“Our ultimate vision is millions of people living and working in space,” Bezos said during a rare, 30-minute interview in Florida with reporters after the Blue Origin announcement.
The “almost 50 billion dollar man” Jeff Bezos announced the upcoming 2018 space tourism flights of his New Shephard space capsule. The ticket price has not yet been announced, but the flight plan involves blasting vertically into the very edge of space — each passenger staring out his own panoramic window — then landing under the broad canopy of parachutes, while the main booster lands itself vertically.
During ascent, passengers will experience 3 to 4Gs, and up to 5Gs during descent, although the maximum g-forces will last only for about 10 seconds.
“The fun thing about ascent is the accelerating acceleration,” he said. “Basically you have more than 100,000 pounds of thrust from the BE-3 engine, and when you start out there’s a lot of propellant on board, and so you’re accelerating fairly slowly. But as you burn off the propellant, the vehicle gets very light and the thrust stays the same. So the acceleration increases.”
This differentiates New Shepard from its primary competitors, Virgin Galactic and XCOR, which are also developing suborbital space-tourism systems. While both of these vehicles will be powered by rocket engines, the fundamental architecture more closely resembles a high-flying airplane than a traditional rocket and space capsule. _ _ Ars TEchnica
Inside a factory on the edge of Seattle, the New Shephard propulsion modules are even now being constructed and readied for their 2018 debuts in space.
With a few notable exceptions, such as launchings and landings of New Shepard, a reusable suborbital spaceship, the company has shielded itself from the public eye. That changed on Tuesday when a group of veteran space reporters spent four hours touring the plant and talking with Bezos and Blue Origin managers.
The idea is that six people (and no pilots!) will strap themselves into seats and rocket up to 62 miles, or 100 kilometers, above Earth. They won’t be flying fast enough to go into orbit, but passengers can experience a few minutes of weightlessness and see the curvature of Earth set against the blackness of space before their ship plunges back into the atmosphere and lands.
Competition With SpaceX and Others Will Accelerate the Movement into Space
Competition is good, particularly if it leads to Bezos’ ultimate goals of getting “millions and millions of people living and working in space.”
The media tends to focus on Bezos’ back-and-forth with Elon Musk, the founder of SpaceX, which also launches rockets from Cape Canaveral Air Force Station. The two space visionaries captured attention with back-and-forth tweets after each launched and landed rockets. __ Blue Origin Revealed
Whatever one can do to earn a profit in space, will eventually be done. The infrastructures of space launch, space habitats, space supply, and routine space exploration and construction must be built up almost simultaneously. Asteroid miners will supply not only construction materials, precious metals, and a growing market for space merchants — they will also supply water and other materials that are vital for space living and space industry.
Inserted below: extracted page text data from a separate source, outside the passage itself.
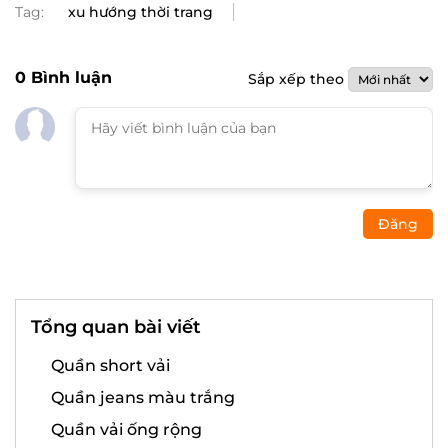
Tag:
xu hướng thời trang
0
Bình luận
Sắp xếp theo
Đăng
Tổng quan bài viết
Quần short vải
Quần jeans màu trắng
Quần vải ống rộng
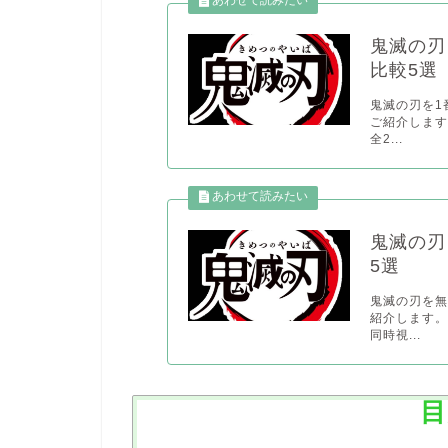
鬼滅の刃
比較5選
鬼滅の刃を1
ご紹介します
全2...
鬼滅の刃
5選
鬼滅の刃を
紹介します。
同時視...
目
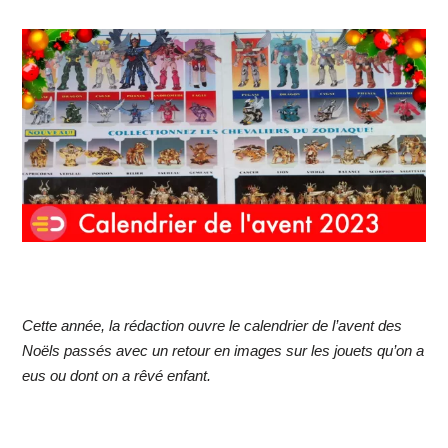
Cette année, la rédaction ouvre le calendrier de l’avent des
Noëls passés avec un retour en images sur les jouets qu’on a
eus ou dont on a rêvé enfant.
Earth $billionaires will become space $trillionaires, who will naturally strain against earth-bound shackles of small-minded bureaucrats and well connected reactionary activists. Space revolutions of multiple kinds are on the way.
… this investment would build space infrastructure to enable asteroid mining, lunar industrial development, SBSP, space tourism, and many other space businesses, the multiplier effect of investment in space could in fact be much larger. Furthermore, the enhanced capacity for disaster relief could rapidly yield savings in the tens of billions of dollars, and if a major city could be saved from destruction by an asteroid, the value could be in the trillions!